The final element concerns Adam's bone marrow, which we know is an area where the disease has come back strongly. The NMTRC are running a personalised medicine trial which aims to biopsy a tumour site, determine the precise molecular make-up of those cells, and use the information against a database of therapeutic agents to make real-time, patient-specific, treatment decisions. Because of the nature of Adam's disease this isn't feasible in his case. However, they can take bone marrow samples containing tumour cells and attempt to grow them in the lab in order to do something similar. The difference being it might not be successful, it will in any case take longer, and it's not part of an official trial with strict adherence criteria. The upside is it might, and by that I mean might, provide us with some useful information that could guide our decision making in the future. It has to be worth a shot.

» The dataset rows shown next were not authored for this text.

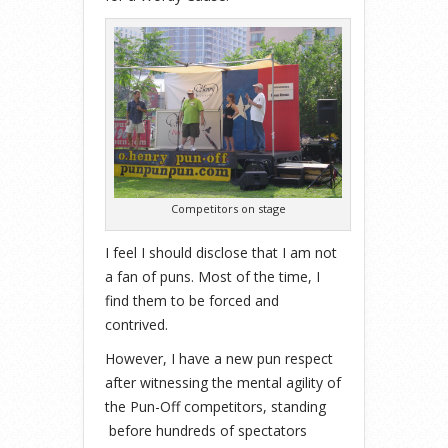
Competitors on stage
I feel I should disclose that I am not
a fan of puns. Most of the time, I
find them to be forced and
contrived.
However, I have a new pun respect
after witnessing the mental agility of
the Pun-Off competitors, standing
before hundreds of spectators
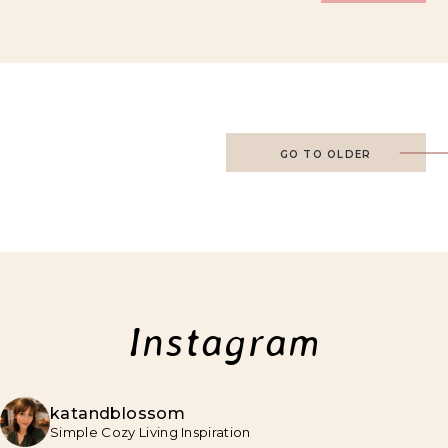
GO TO OLDER
Instagram
katandblossom
Simple Cozy Living Inspiration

We also hope to be able to send a sample of Adam's bone marrow to Children's Hospital of Philadelphia (CHOP), for testing for known mutations that occur in a (small) subset of neuroblastoma patients (ALK and PHOX2B). It's not feasible to do this from the UK, as a fresh sample is required. Again we don't even know if the test will provide any conclusive result one way or the other. For bone marrow testing at least 15% of the sample must contain tumour cells. We know Adam had much more than this when he was last tested back in May, and we know also that his most recent MIBG showed further widespread and more avid uptake. Putting these together would infer he still has at least the same amount of bone marrow involvement, if not more. However, things are not always what they seem, he's had another round of heavy chemo since then, and the more times Adam's bone marrow get's taken the harder it becomes to get a good sample. The bottom line is that once again it's worth a shot. What's to lose? Except for a few thousand dollars? For me the bigger downside is the fact that bone marrow procedures are horrible and Adam is doing to be in pain and discomfort. Again. But I also know he'll soon get over it and be back to his old self. Again. And so we'll do it, and we'll hate it, and we'll move on, and we'll keep our fingers crossed it gives us some information that we didn't have before … and with it some more options, good ones.